• **PROBLEM TO WORK ON**
Below are entries to return in full. Keep each one exact.

[Document layout analysis data]
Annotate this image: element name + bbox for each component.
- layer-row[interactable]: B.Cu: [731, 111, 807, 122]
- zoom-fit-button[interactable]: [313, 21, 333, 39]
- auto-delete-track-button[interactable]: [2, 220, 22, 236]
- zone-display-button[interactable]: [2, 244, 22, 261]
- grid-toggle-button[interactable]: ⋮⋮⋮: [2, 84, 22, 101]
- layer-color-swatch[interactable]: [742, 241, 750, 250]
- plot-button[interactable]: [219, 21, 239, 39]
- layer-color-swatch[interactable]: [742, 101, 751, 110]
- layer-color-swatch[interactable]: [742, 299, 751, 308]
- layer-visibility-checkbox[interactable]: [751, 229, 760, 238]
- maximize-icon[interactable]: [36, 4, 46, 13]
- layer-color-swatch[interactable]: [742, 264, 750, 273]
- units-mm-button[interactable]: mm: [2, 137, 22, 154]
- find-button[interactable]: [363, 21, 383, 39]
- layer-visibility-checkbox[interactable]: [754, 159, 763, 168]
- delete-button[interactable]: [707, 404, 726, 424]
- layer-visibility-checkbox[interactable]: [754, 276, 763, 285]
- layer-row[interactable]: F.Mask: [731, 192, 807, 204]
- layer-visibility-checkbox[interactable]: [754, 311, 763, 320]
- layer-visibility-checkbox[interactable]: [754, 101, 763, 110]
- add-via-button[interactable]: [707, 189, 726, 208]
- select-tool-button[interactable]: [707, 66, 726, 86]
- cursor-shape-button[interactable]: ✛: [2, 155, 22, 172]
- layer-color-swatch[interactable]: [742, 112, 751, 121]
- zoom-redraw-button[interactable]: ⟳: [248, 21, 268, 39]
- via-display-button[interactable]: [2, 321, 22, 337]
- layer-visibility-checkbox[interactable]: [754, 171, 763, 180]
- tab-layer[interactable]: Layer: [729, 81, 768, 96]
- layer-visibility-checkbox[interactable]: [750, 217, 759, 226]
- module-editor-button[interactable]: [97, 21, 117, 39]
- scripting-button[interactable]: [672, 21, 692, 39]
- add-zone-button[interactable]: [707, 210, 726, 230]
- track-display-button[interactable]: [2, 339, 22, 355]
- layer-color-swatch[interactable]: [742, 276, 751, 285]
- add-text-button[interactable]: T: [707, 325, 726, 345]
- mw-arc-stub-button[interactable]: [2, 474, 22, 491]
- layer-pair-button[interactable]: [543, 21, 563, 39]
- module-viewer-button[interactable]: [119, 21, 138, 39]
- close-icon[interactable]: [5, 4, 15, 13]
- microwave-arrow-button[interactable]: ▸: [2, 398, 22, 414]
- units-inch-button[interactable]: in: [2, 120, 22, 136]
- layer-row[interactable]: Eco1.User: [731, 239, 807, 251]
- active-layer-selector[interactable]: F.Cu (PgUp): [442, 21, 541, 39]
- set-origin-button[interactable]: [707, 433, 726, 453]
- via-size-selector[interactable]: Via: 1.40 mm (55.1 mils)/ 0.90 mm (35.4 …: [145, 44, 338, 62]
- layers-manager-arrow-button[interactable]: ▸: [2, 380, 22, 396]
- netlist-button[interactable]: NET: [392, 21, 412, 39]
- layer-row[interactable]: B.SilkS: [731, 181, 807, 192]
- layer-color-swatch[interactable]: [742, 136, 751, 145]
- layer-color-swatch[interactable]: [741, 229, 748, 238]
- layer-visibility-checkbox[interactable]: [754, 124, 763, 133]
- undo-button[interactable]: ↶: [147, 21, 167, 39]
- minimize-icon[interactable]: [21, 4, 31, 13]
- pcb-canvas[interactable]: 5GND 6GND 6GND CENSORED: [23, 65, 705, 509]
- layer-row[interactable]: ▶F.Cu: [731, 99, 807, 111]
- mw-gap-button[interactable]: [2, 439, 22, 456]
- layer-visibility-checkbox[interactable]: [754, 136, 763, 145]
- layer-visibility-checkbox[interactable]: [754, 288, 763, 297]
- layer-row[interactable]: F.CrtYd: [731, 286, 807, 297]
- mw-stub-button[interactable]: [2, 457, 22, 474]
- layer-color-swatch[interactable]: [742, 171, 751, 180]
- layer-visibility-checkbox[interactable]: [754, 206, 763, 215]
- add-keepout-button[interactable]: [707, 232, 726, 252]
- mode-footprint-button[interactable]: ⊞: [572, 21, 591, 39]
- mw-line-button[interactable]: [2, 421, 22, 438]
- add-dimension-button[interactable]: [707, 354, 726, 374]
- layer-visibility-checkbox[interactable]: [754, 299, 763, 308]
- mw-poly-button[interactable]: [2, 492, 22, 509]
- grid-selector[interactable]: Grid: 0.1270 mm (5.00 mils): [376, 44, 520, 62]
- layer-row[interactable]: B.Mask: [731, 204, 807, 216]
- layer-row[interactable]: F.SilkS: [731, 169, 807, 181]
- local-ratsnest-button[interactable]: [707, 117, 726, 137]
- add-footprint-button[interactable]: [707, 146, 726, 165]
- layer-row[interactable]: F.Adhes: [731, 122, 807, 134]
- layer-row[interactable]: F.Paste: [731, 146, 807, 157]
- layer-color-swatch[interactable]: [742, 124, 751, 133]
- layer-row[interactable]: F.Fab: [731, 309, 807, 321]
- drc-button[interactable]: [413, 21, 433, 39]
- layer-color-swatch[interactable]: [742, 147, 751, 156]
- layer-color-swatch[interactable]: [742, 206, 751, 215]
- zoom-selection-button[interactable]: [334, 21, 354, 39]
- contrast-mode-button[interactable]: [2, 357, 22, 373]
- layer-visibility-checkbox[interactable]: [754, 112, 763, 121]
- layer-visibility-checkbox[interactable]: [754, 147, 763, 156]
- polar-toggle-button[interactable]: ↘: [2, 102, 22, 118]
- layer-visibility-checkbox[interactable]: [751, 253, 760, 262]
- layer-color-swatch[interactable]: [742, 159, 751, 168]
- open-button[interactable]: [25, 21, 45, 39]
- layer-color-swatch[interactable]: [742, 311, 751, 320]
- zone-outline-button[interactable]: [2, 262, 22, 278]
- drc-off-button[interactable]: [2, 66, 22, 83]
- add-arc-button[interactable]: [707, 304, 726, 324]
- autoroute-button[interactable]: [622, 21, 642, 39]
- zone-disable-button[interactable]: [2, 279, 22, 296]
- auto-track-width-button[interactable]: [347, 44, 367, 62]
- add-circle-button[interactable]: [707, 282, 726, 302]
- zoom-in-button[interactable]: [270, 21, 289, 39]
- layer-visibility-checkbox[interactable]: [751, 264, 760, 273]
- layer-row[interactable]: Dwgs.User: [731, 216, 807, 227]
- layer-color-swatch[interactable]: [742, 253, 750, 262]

• **RESULT OF THE TASK**
Annotate this image: element name + bbox for each component.
- layer-row[interactable]: B.Cu: [731, 111, 807, 122]
- zoom-fit-button[interactable]: [313, 21, 333, 39]
- auto-delete-track-button[interactable]: [2, 220, 22, 236]
- zone-display-button[interactable]: [2, 244, 22, 261]
- grid-toggle-button[interactable]: ⋮⋮⋮: [2, 84, 22, 101]
- layer-color-swatch[interactable]: [742, 241, 750, 250]
- plot-button[interactable]: [219, 21, 239, 39]
- layer-color-swatch[interactable]: [742, 101, 751, 110]
- layer-color-swatch[interactable]: [742, 299, 751, 308]
- layer-visibility-checkbox[interactable]: [751, 229, 760, 238]
- maximize-icon[interactable]: [36, 4, 46, 13]
- layer-color-swatch[interactable]: [742, 264, 750, 273]
- units-mm-button[interactable]: mm: [2, 137, 22, 154]
- find-button[interactable]: [363, 21, 383, 39]
- layer-visibility-checkbox[interactable]: [754, 159, 763, 168]
- delete-button[interactable]: [707, 404, 726, 424]
- layer-visibility-checkbox[interactable]: [754, 276, 763, 285]
- layer-row[interactable]: F.Mask: [731, 192, 807, 204]
- layer-visibility-checkbox[interactable]: [754, 311, 763, 320]
- layer-visibility-checkbox[interactable]: [754, 101, 763, 110]
- add-via-button[interactable]: [707, 189, 726, 208]
- select-tool-button[interactable]: [707, 66, 726, 86]
- cursor-shape-button[interactable]: ✛: [2, 155, 22, 172]
- layer-color-swatch[interactable]: [742, 112, 751, 121]
- zoom-redraw-button[interactable]: ⟳: [248, 21, 268, 39]
- via-display-button[interactable]: [2, 321, 22, 337]
- layer-visibility-checkbox[interactable]: [754, 171, 763, 180]
- tab-layer[interactable]: Layer: [729, 81, 768, 96]
- layer-visibility-checkbox[interactable]: [750, 217, 759, 226]
- module-editor-button[interactable]: [97, 21, 117, 39]
- scripting-button[interactable]: [672, 21, 692, 39]
- add-zone-button[interactable]: [707, 210, 726, 230]
- track-display-button[interactable]: [2, 339, 22, 355]
- layer-color-swatch[interactable]: [742, 276, 751, 285]
- add-text-button[interactable]: T: [707, 325, 726, 345]
- mw-arc-stub-button[interactable]: [2, 474, 22, 491]
- layer-pair-button[interactable]: [543, 21, 563, 39]
- module-viewer-button[interactable]: [119, 21, 138, 39]
- close-icon[interactable]: [5, 4, 15, 13]
- microwave-arrow-button[interactable]: ▸: [2, 398, 22, 414]
- units-inch-button[interactable]: in: [2, 120, 22, 136]
- layer-row[interactable]: Eco1.User: [731, 239, 807, 251]
- active-layer-selector[interactable]: F.Cu (PgUp): [442, 21, 541, 39]
- set-origin-button[interactable]: [707, 433, 726, 453]
- via-size-selector[interactable]: Via: 1.40 mm (55.1 mils)/ 0.90 mm (35.4 …: [145, 44, 338, 62]
- layers-manager-arrow-button[interactable]: ▸: [2, 380, 22, 396]
- netlist-button[interactable]: NET: [392, 21, 412, 39]
- layer-row[interactable]: B.SilkS: [731, 181, 807, 192]
- layer-color-swatch[interactable]: [742, 136, 751, 145]
- layer-color-swatch[interactable]: [741, 229, 748, 238]
- layer-visibility-checkbox[interactable]: [754, 124, 763, 133]
- undo-button[interactable]: ↶: [147, 21, 167, 39]
- minimize-icon[interactable]: [21, 4, 31, 13]
- pcb-canvas[interactable]: 5GND 6GND 6GND CENSORED: [23, 65, 705, 509]
- layer-row[interactable]: ▶F.Cu: [731, 99, 807, 111]
- mw-gap-button[interactable]: [2, 439, 22, 456]
- layer-visibility-checkbox[interactable]: [754, 136, 763, 145]
- layer-visibility-checkbox[interactable]: [754, 288, 763, 297]
- layer-row[interactable]: F.CrtYd: [731, 286, 807, 297]
- mw-stub-button[interactable]: [2, 457, 22, 474]
- layer-color-swatch[interactable]: [742, 171, 751, 180]
- layer-visibility-checkbox[interactable]: [754, 206, 763, 215]
- add-keepout-button[interactable]: [707, 232, 726, 252]
- mode-footprint-button[interactable]: ⊞: [572, 21, 591, 39]
- mw-line-button[interactable]: [2, 421, 22, 438]
- add-dimension-button[interactable]: [707, 354, 726, 374]
- layer-visibility-checkbox[interactable]: [754, 299, 763, 308]
- mw-poly-button[interactable]: [2, 492, 22, 509]
- grid-selector[interactable]: Grid: 0.1270 mm (5.00 mils): [376, 44, 520, 62]
- layer-row[interactable]: B.Mask: [731, 204, 807, 216]
- layer-row[interactable]: F.SilkS: [731, 169, 807, 181]
- local-ratsnest-button[interactable]: [707, 117, 726, 137]
- add-footprint-button[interactable]: [707, 146, 726, 165]
- layer-row[interactable]: F.Adhes: [731, 122, 807, 134]
- layer-row[interactable]: F.Paste: [731, 146, 807, 157]
- layer-color-swatch[interactable]: [742, 124, 751, 133]
- layer-row[interactable]: F.Fab: [731, 309, 807, 321]
- drc-button[interactable]: [413, 21, 433, 39]
- layer-color-swatch[interactable]: [742, 147, 751, 156]
- layer-color-swatch[interactable]: [742, 206, 751, 215]
- zoom-selection-button[interactable]: [334, 21, 354, 39]
- contrast-mode-button[interactable]: [2, 357, 22, 373]
- layer-visibility-checkbox[interactable]: [754, 112, 763, 121]
- layer-visibility-checkbox[interactable]: [754, 147, 763, 156]
- polar-toggle-button[interactable]: ↘: [2, 102, 22, 118]
- layer-visibility-checkbox[interactable]: [751, 253, 760, 262]
- layer-color-swatch[interactable]: [742, 159, 751, 168]
- open-button[interactable]: [25, 21, 45, 39]
- layer-color-swatch[interactable]: [742, 311, 751, 320]
- zone-outline-button[interactable]: [2, 262, 22, 278]
- drc-off-button[interactable]: [2, 66, 22, 83]
- add-arc-button[interactable]: [707, 304, 726, 324]
- autoroute-button[interactable]: [622, 21, 642, 39]
- zone-disable-button[interactable]: [2, 279, 22, 296]
- auto-track-width-button[interactable]: [347, 44, 367, 62]
- add-circle-button[interactable]: [707, 282, 726, 302]
- zoom-in-button[interactable]: [270, 21, 289, 39]
- layer-visibility-checkbox[interactable]: [751, 264, 760, 273]
- layer-row[interactable]: Dwgs.User: [731, 216, 807, 227]
- layer-color-swatch[interactable]: [742, 253, 750, 262]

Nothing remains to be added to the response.